* REQUIRED WORK *
Look through the data below for the line with "لجنة الرياضيين" and the line with "Todos nuestros productos ♥", then output those two and all lines in between, exactly as written.

:: STUDY MATERIAL ::

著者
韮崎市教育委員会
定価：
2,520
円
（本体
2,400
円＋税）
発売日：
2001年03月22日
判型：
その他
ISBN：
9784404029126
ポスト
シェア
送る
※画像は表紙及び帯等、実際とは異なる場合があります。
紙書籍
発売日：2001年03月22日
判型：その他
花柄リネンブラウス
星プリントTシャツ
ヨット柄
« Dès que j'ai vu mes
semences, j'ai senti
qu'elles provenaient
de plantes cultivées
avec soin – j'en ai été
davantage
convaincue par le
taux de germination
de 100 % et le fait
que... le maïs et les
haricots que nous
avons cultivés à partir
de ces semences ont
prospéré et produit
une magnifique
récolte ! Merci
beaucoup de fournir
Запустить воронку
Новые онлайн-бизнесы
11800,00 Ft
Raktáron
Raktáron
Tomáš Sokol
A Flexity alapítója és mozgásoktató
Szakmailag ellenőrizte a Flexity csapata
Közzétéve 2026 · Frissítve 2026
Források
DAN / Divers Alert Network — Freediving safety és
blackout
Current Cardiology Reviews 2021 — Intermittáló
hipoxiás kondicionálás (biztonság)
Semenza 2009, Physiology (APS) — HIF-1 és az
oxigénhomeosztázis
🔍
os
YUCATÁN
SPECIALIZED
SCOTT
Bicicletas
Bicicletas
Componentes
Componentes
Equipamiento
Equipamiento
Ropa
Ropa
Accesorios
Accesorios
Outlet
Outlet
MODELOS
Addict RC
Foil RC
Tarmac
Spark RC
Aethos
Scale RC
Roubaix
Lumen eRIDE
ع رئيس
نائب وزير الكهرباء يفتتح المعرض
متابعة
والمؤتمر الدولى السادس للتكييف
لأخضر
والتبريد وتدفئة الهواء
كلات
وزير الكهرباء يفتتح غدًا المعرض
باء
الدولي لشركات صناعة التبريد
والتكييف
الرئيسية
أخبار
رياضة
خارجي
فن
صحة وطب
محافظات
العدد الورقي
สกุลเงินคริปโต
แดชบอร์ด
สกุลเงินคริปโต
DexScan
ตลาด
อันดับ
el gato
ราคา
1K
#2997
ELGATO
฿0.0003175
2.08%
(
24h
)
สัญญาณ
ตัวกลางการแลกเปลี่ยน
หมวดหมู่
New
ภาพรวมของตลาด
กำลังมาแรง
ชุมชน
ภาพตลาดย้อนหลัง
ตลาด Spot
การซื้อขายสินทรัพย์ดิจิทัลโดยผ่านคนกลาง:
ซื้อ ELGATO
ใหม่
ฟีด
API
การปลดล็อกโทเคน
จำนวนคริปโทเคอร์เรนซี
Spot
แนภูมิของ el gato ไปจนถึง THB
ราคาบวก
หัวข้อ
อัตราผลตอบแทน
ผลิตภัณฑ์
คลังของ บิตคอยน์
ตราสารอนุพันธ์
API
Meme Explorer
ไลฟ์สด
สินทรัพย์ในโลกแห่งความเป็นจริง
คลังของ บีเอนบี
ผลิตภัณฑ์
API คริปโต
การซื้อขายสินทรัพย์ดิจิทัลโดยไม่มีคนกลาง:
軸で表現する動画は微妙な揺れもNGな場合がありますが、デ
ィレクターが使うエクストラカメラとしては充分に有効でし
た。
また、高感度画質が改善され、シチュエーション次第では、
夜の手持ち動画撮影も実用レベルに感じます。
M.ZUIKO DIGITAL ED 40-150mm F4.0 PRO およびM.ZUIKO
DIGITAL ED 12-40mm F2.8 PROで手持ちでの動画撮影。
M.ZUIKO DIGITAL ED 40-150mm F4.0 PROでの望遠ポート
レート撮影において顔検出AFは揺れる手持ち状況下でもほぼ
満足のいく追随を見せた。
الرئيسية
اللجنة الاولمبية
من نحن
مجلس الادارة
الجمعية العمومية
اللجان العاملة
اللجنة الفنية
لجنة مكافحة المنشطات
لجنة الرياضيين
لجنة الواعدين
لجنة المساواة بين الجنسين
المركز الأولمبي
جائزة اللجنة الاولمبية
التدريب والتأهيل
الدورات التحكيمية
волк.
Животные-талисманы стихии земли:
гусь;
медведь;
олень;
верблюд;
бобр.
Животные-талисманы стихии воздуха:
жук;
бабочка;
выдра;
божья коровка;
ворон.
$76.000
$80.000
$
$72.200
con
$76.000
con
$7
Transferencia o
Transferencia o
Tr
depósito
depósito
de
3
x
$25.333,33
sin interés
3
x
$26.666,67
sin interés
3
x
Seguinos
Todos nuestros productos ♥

:::
:: STUDY MATERIAL ::

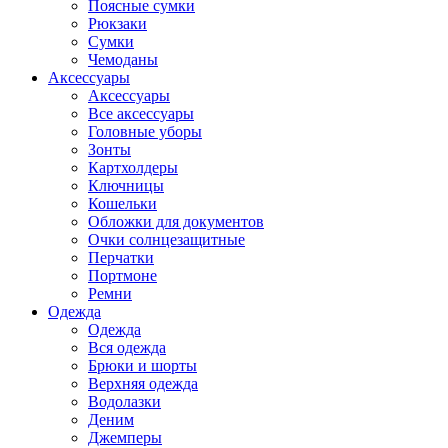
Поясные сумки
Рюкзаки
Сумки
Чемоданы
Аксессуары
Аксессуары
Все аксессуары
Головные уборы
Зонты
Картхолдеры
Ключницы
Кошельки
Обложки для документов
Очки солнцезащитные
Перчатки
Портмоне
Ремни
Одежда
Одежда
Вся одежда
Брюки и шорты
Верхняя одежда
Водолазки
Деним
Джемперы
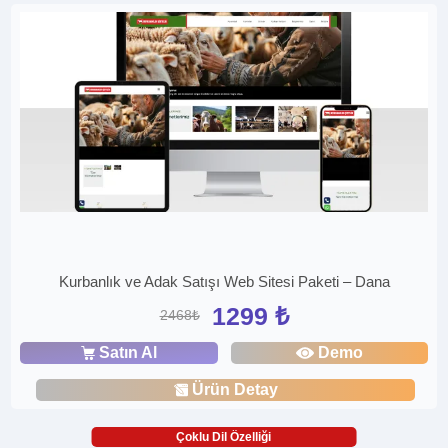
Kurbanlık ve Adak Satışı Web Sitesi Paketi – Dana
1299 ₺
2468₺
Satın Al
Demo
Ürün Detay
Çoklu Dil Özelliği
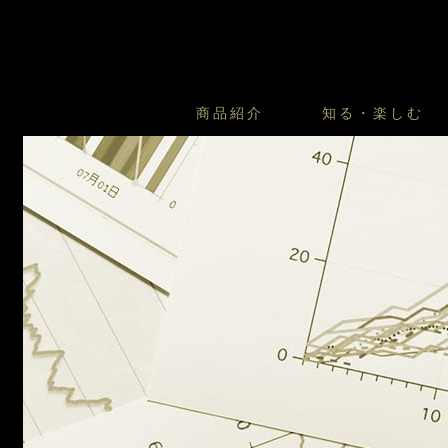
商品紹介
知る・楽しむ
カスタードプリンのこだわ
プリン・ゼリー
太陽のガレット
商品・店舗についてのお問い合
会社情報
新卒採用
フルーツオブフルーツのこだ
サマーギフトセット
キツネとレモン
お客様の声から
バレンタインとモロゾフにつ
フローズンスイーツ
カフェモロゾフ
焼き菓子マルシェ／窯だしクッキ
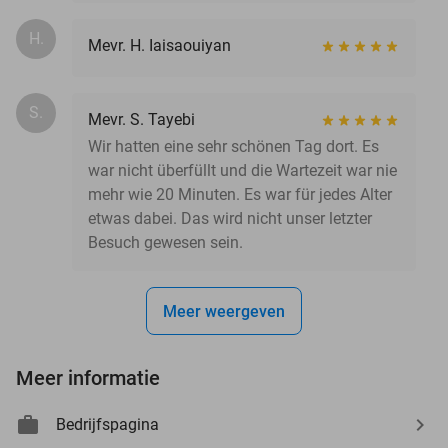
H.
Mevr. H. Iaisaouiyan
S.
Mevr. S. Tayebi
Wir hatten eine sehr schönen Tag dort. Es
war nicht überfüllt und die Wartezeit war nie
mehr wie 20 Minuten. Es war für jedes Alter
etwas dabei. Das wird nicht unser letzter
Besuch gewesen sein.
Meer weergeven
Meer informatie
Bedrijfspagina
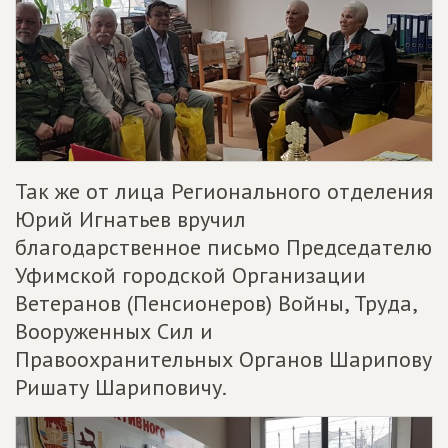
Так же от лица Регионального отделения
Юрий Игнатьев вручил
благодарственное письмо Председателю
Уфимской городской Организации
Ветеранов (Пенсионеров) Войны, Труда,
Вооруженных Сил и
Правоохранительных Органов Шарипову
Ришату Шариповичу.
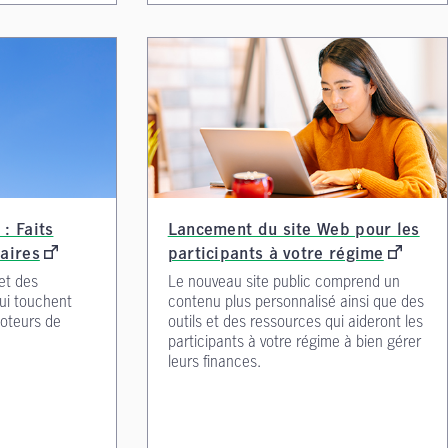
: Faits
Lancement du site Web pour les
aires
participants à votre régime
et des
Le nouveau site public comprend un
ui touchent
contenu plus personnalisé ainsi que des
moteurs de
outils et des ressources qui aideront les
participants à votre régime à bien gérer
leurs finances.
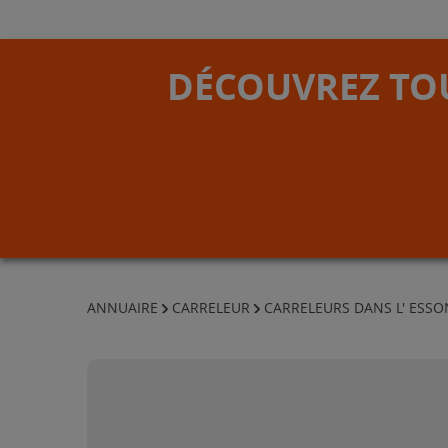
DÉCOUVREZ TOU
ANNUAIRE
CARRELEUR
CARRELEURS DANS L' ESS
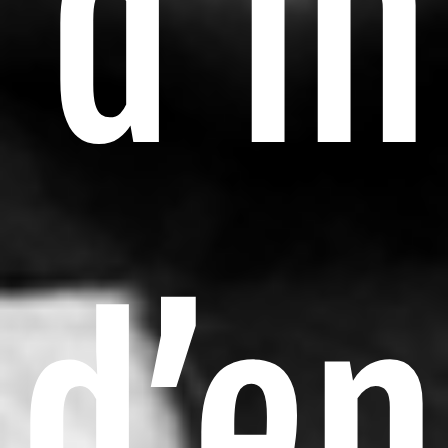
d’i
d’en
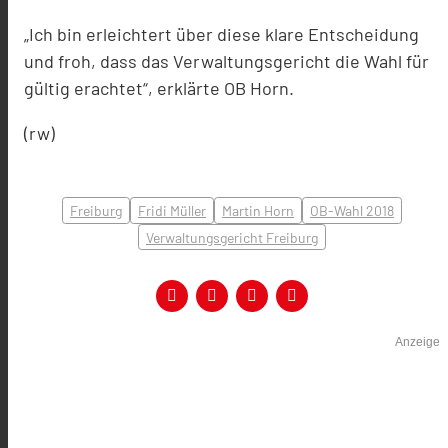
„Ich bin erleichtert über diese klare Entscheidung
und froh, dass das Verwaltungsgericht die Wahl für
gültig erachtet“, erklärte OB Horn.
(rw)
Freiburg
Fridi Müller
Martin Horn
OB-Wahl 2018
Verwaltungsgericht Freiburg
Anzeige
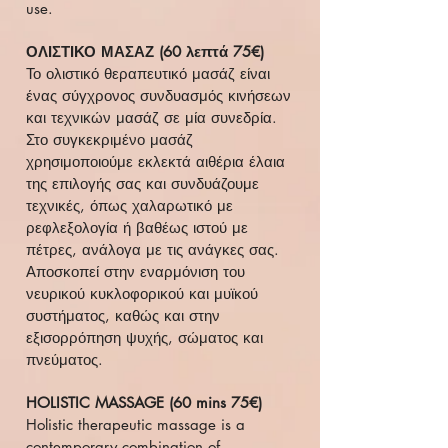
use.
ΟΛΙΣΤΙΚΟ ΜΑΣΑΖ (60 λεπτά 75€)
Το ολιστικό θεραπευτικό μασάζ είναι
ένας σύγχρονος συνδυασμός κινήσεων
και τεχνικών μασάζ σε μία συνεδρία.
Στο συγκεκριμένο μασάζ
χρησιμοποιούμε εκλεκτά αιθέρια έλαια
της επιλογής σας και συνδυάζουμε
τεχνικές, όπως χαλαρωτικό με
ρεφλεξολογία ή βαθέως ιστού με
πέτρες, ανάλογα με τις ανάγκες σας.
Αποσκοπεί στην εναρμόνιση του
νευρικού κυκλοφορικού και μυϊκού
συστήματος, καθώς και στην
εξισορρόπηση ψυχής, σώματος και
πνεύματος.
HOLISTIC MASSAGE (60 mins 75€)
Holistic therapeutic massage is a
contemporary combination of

:::

* RESPONSE *
لجنة الرياضيين
لجنة الواعدين
لجنة المساواة بين الجنسين
المركز الأولمبي
جائزة اللجنة الاولمبية
التدريب والتأهيل
الدورات التحكيمية
волк.
Животные-талисманы стихии земли:
гусь;
медведь;
олень;
верблюд;
бобр.
Животные-талисманы стихии воздуха:
жук;
бабочка;
выдра;
божья коровка;
ворон.
$76.000
$80.000
$
$72.200
con
$76.000
con
$7
Transferencia o
Transferencia o
Tr
depósito
depósito
de
3
x
$25.333,33
sin interés
3
x
$26.666,67
sin interés
3
x
Seguinos
Todos nuestros productos ♥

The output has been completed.